DATA RECORDS: Begin

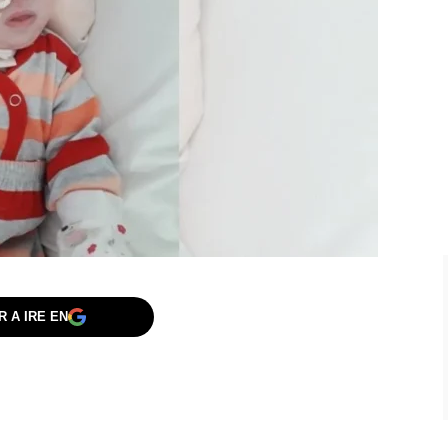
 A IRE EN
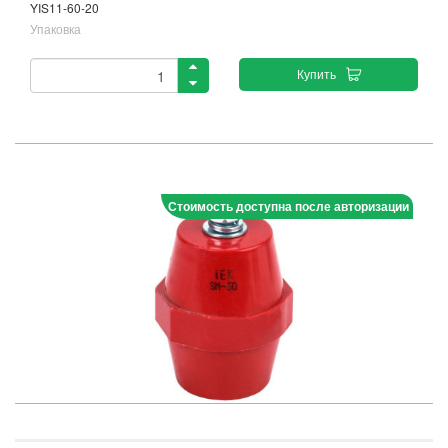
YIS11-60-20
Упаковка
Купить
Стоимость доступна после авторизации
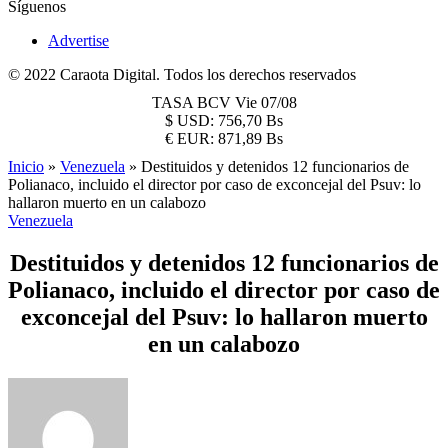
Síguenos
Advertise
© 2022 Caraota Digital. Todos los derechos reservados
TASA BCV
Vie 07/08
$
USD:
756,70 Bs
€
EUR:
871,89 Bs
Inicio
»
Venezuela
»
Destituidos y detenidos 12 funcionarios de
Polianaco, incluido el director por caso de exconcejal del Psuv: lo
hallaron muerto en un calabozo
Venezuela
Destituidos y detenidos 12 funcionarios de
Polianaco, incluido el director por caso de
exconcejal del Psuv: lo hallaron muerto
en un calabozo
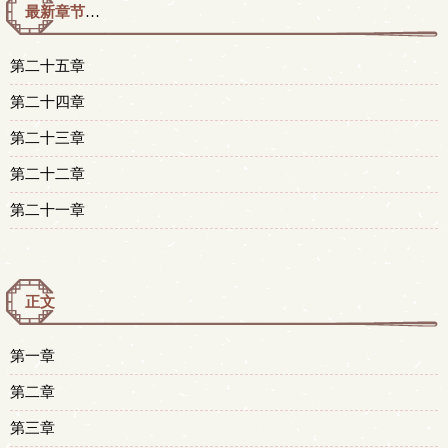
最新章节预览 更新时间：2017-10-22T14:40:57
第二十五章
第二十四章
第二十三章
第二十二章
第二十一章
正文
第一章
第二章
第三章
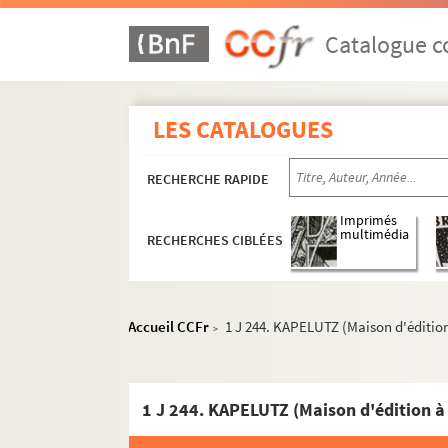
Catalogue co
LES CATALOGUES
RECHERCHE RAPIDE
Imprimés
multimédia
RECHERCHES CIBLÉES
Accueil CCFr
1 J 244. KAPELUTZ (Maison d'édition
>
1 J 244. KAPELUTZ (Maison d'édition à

DATA RECORDS: End

> _INSTRUCTIONS TO FOLLOW_
Only the number is needed. Say how many lines of the entries contain "incluido".

> _RESPONSE TO THIS EXERCISE_
2